**Data records:**
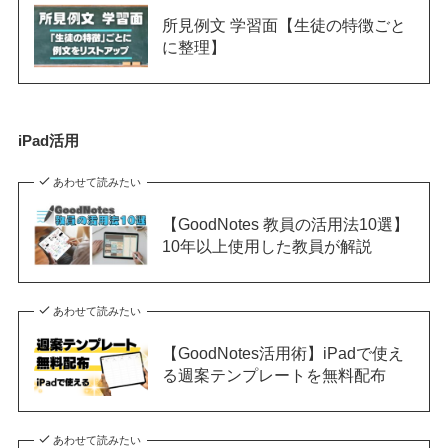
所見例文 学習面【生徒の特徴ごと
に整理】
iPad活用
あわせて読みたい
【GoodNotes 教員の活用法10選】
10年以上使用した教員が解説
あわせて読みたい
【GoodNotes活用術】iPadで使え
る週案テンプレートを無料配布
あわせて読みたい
---
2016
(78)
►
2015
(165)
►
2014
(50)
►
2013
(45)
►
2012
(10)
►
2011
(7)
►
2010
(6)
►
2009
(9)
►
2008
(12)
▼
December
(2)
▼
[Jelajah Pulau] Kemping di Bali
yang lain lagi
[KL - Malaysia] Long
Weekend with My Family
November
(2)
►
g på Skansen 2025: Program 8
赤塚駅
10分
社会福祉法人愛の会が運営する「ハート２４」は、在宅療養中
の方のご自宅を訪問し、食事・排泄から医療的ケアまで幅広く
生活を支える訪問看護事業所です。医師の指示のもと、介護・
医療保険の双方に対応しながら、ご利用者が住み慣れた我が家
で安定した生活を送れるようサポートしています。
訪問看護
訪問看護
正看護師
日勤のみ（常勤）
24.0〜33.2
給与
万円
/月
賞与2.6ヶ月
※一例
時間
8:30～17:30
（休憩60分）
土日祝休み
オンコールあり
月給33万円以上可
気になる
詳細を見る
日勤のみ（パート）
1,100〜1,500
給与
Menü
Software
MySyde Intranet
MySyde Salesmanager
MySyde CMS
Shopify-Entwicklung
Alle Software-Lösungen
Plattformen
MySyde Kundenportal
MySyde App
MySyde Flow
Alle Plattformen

**Instructions for the task:** Extract each line from the entries above that contains the string "Alle".

**Output below:**
Alle Software-Lösungen
Alle Plattformen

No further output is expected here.